(Saved entries)
▬▬▬
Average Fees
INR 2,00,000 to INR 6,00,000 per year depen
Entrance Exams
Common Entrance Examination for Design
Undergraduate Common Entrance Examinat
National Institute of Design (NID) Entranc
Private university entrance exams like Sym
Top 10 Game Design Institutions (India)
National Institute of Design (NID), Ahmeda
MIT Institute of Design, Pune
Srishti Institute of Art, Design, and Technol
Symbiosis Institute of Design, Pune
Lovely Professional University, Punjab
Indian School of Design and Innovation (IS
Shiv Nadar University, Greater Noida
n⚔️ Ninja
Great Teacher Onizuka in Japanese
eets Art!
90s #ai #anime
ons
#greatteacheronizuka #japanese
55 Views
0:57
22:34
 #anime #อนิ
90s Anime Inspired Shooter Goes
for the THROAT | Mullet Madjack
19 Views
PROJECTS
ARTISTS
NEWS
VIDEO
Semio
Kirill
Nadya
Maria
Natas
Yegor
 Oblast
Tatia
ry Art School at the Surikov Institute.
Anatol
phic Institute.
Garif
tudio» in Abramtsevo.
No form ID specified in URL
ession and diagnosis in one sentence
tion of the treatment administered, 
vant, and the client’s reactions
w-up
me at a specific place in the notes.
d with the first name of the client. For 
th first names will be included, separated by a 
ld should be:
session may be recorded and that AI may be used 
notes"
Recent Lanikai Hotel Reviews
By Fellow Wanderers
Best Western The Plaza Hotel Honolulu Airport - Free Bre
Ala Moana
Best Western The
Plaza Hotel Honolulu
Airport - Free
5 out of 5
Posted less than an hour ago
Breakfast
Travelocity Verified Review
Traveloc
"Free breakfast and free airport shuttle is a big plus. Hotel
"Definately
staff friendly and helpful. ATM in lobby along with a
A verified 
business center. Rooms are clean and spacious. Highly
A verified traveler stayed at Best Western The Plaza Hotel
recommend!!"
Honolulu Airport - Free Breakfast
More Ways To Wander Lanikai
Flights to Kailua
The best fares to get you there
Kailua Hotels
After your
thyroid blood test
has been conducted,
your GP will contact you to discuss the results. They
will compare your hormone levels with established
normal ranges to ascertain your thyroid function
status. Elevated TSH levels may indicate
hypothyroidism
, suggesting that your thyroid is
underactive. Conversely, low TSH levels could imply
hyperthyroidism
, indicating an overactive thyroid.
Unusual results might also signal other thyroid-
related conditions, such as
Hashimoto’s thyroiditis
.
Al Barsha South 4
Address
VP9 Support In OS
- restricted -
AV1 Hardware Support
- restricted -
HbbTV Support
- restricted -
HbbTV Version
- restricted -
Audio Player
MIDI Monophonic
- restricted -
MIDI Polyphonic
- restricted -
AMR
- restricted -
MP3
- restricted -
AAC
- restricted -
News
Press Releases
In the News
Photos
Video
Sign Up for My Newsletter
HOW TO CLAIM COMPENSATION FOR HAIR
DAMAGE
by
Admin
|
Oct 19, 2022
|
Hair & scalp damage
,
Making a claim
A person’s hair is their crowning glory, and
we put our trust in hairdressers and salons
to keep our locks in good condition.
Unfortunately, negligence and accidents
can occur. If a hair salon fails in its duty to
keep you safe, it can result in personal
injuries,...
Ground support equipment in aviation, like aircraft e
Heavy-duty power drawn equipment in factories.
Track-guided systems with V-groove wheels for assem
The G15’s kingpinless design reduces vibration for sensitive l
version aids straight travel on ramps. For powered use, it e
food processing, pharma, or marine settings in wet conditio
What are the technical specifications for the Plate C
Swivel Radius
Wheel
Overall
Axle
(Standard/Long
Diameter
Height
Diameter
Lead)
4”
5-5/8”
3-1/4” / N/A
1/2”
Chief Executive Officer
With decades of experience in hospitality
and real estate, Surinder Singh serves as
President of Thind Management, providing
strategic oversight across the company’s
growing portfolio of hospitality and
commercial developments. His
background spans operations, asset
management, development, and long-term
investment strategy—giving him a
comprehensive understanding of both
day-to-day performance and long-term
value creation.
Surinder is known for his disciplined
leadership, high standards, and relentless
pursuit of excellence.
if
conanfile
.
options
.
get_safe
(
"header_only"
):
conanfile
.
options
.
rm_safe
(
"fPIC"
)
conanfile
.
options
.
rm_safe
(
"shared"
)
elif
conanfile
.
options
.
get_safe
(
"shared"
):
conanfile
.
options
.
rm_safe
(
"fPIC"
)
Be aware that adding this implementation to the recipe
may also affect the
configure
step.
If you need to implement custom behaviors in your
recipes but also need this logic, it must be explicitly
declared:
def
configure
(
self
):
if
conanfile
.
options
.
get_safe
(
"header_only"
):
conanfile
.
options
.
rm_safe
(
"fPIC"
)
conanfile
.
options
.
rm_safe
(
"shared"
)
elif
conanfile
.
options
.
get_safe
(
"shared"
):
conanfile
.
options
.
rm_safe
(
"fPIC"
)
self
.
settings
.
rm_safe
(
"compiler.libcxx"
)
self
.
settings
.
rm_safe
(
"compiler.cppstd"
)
▬▬▬
Wherever the string "notes" appears in the entries, copy that line.

me at a specific place in the notes.
notes"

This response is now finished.